-- Dataset extract follows --
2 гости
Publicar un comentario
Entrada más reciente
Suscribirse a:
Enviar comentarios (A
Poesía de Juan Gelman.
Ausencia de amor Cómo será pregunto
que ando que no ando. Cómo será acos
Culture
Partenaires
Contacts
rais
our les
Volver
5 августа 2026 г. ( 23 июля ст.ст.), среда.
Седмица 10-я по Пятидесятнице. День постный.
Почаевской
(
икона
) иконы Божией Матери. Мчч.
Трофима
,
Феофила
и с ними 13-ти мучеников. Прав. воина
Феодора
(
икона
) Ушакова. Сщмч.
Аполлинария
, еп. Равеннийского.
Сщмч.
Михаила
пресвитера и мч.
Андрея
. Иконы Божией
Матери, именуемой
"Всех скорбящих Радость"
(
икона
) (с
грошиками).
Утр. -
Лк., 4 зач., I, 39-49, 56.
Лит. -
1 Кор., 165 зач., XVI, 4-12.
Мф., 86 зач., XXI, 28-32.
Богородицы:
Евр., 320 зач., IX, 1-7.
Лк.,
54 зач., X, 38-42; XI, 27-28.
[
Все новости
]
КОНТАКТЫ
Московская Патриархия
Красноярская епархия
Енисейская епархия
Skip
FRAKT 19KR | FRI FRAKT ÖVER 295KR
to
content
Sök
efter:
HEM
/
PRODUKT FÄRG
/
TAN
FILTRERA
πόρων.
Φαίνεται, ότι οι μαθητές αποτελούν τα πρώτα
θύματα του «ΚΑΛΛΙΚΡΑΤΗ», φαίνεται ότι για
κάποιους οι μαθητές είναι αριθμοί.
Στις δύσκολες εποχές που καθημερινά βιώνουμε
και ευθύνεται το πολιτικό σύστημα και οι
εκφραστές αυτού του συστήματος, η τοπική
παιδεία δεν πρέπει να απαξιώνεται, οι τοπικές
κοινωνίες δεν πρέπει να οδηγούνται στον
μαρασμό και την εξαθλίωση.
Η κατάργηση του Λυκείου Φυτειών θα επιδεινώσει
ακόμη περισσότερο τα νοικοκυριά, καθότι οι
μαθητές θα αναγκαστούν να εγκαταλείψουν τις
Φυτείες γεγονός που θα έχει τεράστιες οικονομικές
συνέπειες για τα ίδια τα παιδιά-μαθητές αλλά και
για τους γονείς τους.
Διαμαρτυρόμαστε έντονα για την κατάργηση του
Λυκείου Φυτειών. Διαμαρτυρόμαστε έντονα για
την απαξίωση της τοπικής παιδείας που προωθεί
-- Dataset extract concluded --
• [Directions for this task] Write out the listing exactly, keeping every character.

• [Expected answer]
2 гости
Publicar un comentario
Entrada más reciente
Suscribirse a:
Enviar comentarios (A
Poesía de Juan Gelman.
Ausencia de amor Cómo será pregunto
que ando que no ando. Cómo será acos
Culture
Partenaires
Contacts
rais
our les
Volver
5 августа 2026 г. ( 23 июля ст.ст.), среда.
Седмица 10-я по Пятидесятнице. День постный.
Почаевской
(
икона
) иконы Божией Матери. Мчч.
Трофима
,
Феофила
и с ними 13-ти мучеников. Прав. воина
Феодора
(
икона
) Ушакова. Сщмч.
Аполлинария
, еп. Равеннийского.
Сщмч.
Михаила
пресвитера и мч.
Андрея
. Иконы Божией
Матери, именуемой
"Всех скорбящих Радость"
(
икона
) (с
грошиками).
Утр. -
Лк., 4 зач., I, 39-49, 56.
Лит. -
1 Кор., 165 зач., XVI, 4-12.
Мф., 86 зач., XXI, 28-32.
Богородицы:
Евр., 320 зач., IX, 1-7.
Лк.,
54 зач., X, 38-42; XI, 27-28.
[
Все новости
]
КОНТАКТЫ
Московская Патриархия
Красноярская епархия
Енисейская епархия
Skip
FRAKT 19KR | FRI FRAKT ÖVER 295KR
to
content
Sök
efter:
HEM
/
PRODUKT FÄRG
/
TAN
FILTRERA
πόρων.
Φαίνεται, ότι οι μαθητές αποτελούν τα πρώτα
θύματα του «ΚΑΛΛΙΚΡΑΤΗ», φαίνεται ότι για
κάποιους οι μαθητές είναι αριθμοί.
Στις δύσκολες εποχές που καθημερινά βιώνουμε
και ευθύνεται το πολιτικό σύστημα και οι
εκφραστές αυτού του συστήματος, η τοπική
παιδεία δεν πρέπει να απαξιώνεται, οι τοπικές
κοινωνίες δεν πρέπει να οδηγούνται στον
μαρασμό και την εξαθλίωση.
Η κατάργηση του Λυκείου Φυτειών θα επιδεινώσει
ακόμη περισσότερο τα νοικοκυριά, καθότι οι
μαθητές θα αναγκαστούν να εγκαταλείψουν τις
Φυτείες γεγονός που θα έχει τεράστιες οικονομικές
συνέπειες για τα ίδια τα παιδιά-μαθητές αλλά και
για τους γονείς τους.
Διαμαρτυρόμαστε έντονα για την κατάργηση του
Λυκείου Φυτειών. Διαμαρτυρόμαστε έντονα για
την απαξίωση της τοπικής παιδείας που προωθεί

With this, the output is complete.